┌──

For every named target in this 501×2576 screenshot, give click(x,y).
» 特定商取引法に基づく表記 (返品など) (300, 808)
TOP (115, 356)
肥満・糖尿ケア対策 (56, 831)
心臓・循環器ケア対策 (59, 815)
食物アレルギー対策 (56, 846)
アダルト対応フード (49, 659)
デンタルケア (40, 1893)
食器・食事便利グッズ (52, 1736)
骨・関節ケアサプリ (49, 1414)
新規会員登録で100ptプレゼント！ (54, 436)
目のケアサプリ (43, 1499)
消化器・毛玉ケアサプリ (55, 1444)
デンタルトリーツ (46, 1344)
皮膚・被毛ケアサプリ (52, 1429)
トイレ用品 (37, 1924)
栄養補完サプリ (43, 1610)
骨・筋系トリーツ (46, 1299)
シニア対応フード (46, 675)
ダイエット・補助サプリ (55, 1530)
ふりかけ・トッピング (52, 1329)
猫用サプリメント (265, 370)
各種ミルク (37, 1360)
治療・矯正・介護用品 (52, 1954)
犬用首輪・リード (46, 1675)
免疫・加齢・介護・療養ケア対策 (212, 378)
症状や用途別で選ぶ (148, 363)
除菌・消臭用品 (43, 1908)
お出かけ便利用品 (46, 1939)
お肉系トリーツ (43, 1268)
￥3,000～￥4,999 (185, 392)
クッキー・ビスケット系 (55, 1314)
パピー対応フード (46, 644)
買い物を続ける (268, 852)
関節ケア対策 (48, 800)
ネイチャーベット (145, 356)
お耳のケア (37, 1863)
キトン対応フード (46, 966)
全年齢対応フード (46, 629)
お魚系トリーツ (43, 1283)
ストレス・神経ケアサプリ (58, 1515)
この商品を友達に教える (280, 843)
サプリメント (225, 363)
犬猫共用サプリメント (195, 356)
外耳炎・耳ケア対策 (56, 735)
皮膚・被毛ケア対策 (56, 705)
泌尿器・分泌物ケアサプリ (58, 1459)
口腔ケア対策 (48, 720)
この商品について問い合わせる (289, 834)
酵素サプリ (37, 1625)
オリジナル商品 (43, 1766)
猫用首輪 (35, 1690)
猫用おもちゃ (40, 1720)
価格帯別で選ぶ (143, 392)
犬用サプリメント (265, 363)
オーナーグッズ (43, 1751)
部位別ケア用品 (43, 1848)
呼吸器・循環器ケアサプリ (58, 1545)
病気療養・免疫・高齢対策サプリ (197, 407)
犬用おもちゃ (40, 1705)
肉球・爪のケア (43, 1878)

└──

What is required
Look above for the line that holds "トイレ用品 (37, 1924)", then copy it and each line after it exactly, through the last line of the data.

Output
トイレ用品 (37, 1924)
栄養補完サプリ (43, 1610)
骨・筋系トリーツ (46, 1299)
シニア対応フード (46, 675)
ダイエット・補助サプリ (55, 1530)
ふりかけ・トッピング (52, 1329)
猫用サプリメント (265, 370)
各種ミルク (37, 1360)
治療・矯正・介護用品 (52, 1954)
犬用首輪・リード (46, 1675)
免疫・加齢・介護・療養ケア対策 (212, 378)
症状や用途別で選ぶ (148, 363)
除菌・消臭用品 (43, 1908)
お出かけ便利用品 (46, 1939)
お肉系トリーツ (43, 1268)
￥3,000～￥4,999 (185, 392)
クッキー・ビスケット系 (55, 1314)
パピー対応フード (46, 644)
買い物を続ける (268, 852)
関節ケア対策 (48, 800)
ネイチャーベット (145, 356)
お耳のケア (37, 1863)
キトン対応フード (46, 966)
全年齢対応フード (46, 629)
お魚系トリーツ (43, 1283)
ストレス・神経ケアサプリ (58, 1515)
この商品を友達に教える (280, 843)
サプリメント (225, 363)
犬猫共用サプリメント (195, 356)
外耳炎・耳ケア対策 (56, 735)
皮膚・被毛ケア対策 (56, 705)
泌尿器・分泌物ケアサプリ (58, 1459)
口腔ケア対策 (48, 720)
この商品について問い合わせる (289, 834)
酵素サプリ (37, 1625)
オリジナル商品 (43, 1766)
猫用首輪 (35, 1690)
猫用おもちゃ (40, 1720)
価格帯別で選ぶ (143, 392)
犬用サプリメント (265, 363)
オーナーグッズ (43, 1751)
部位別ケア用品 (43, 1848)
呼吸器・循環器ケアサプリ (58, 1545)
病気療養・免疫・高齢対策サプリ (197, 407)
犬用おもちゃ (40, 1705)
肉球・爪のケア (43, 1878)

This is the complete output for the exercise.